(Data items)

************

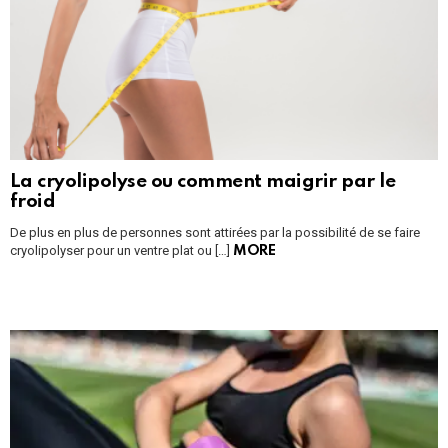
La cryolipolyse ou comment maigrir par le
froid
De plus en plus de personnes sont attirées par la possibilité de se faire
cryolipolyser pour un ventre plat ou […]
MORE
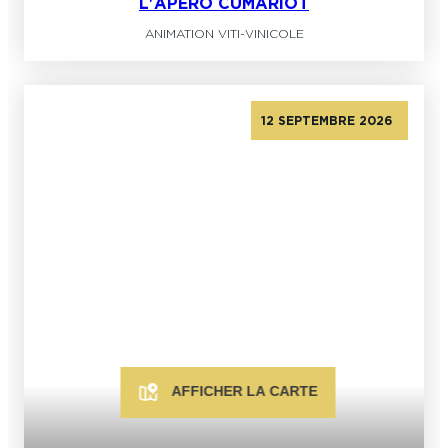
L'APÉRO CUMARIOT
ANIMATION VITI-VINICOLE
12 SEPTEMBRE 2026
AFFICHER LA CARTE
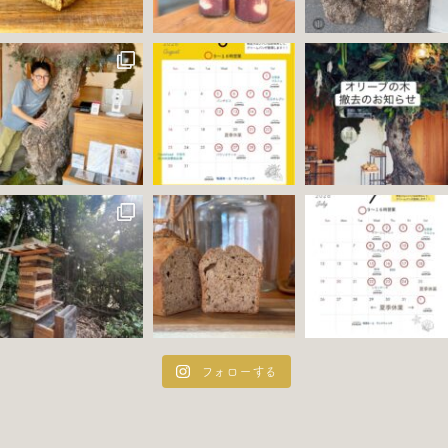
フォローする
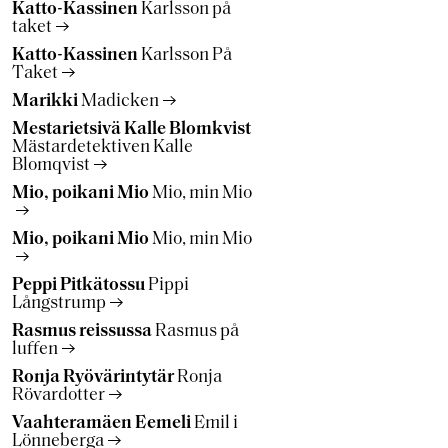
Katto-Kassinen
Karlsson på
taket
Katto-Kassinen
Karlsson På
Taket
Marikki
Madicken
Mestarietsivä Kalle Blomkvist
Mästardetektiven Kalle
Blomqvist
Mio, poikani Mio
Mio, min Mio
Mio, poikani Mio
Mio, min Mio
Peppi Pitkätossu
Pippi
Långstrump
Rasmus reissussa
Rasmus på
luffen
Ronja Ryövärintytär
Ronja
Rövardotter
Vaahteramäen Eemeli
Emil i
Lönneberga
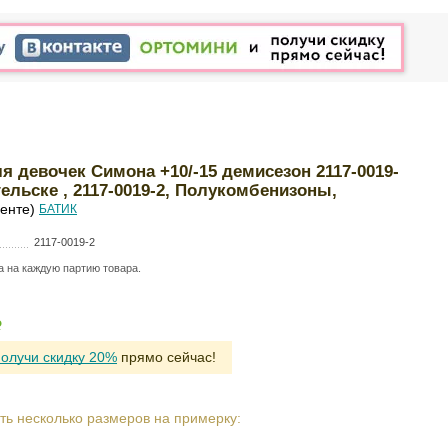
 девочек Симона +10/-15 демисезон 2117-0019-
гельске , 2117-0019-2, Полукомбенизоны,
енте)
БАТИК
2117-0019-2
а на каждую партию товара.
Р
получи скидку 20%
прямо сейчас!
ть несколько размеров на примерку:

************

Scan the lines above for the word "Kalle". Return each one that has it.

- [ANSWER BOX]:
Mestarietsivä Kalle Blomkvist
Mästardetektiven Kalle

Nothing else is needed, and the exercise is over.